The Raid 2: Berandal
(Mar, 2014)
Welsh director Gareth Evans and breakout star Iko Uwais are back with their sequel… Oh yes! The original film had a simple premise (bunch of cops get trapped in a drug lord’s tower block and have to fight their way out) and the sequel immediately picks up events from the first; with Uwais’s Rama going undercover with gangs to bust corrupt cops. Same old, same old you may say – just watch the trailer.


300: Rise of an Empire
(Mar, 2014)
THIS IS A SEQUEL! Sorry, couldn’t resist.

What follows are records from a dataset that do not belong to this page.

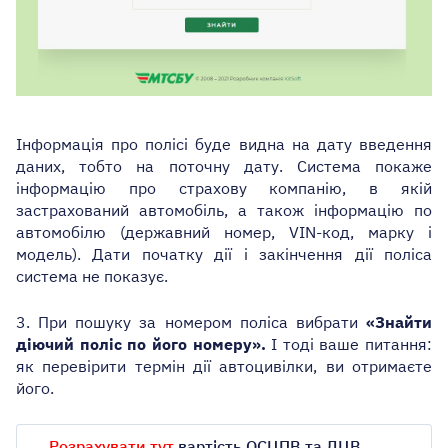
Інформація про полісі буде видна на дату введення
даних, тобто на поточну дату. Система покаже
інформацію про страхову компанію, в якій
застрахований автомобіль, а також інформацію по
автомобілю (державний номер, VIN-код, марку і
модель).
Дати початку дії і закінчення дії поліса
система не показує.
3. При пошуку за номером поліса вибрати
«Знайти
діючий поліс по його номеру».
І тоді ваше питання:
як перевірити термін дії автоцивілки, ви отримаєте
його.
Розрахувати тут
вартість ОСЦПВ та ДЦВ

Actually it’s a sequel, prequel and a sort of during-quel in some ways. Covering events before, during and after the 2007 original. Obviously we’ve got no Gerard Butler this time round. Filling the gap looks to be a heroine in the shape of the delicious and delectable Eva Green. What with this and Sin City 2, Eva’s star looks to be on the rise next year. A pleasing thing as she’s a mesmerising screen presence.


Blue Is The Warmest Color
(Nov, 2013)
This French romantic drama is the first film to win a Palme d’Or for both the director and lead actresses. Also the first film adapted from a graphic novel to win the award. Essentially it tells the tale of two female students who fall in and out of love. Critics have heaped praise on it with award winning director Pedro Almodovar naming it in his 12 best films of the year.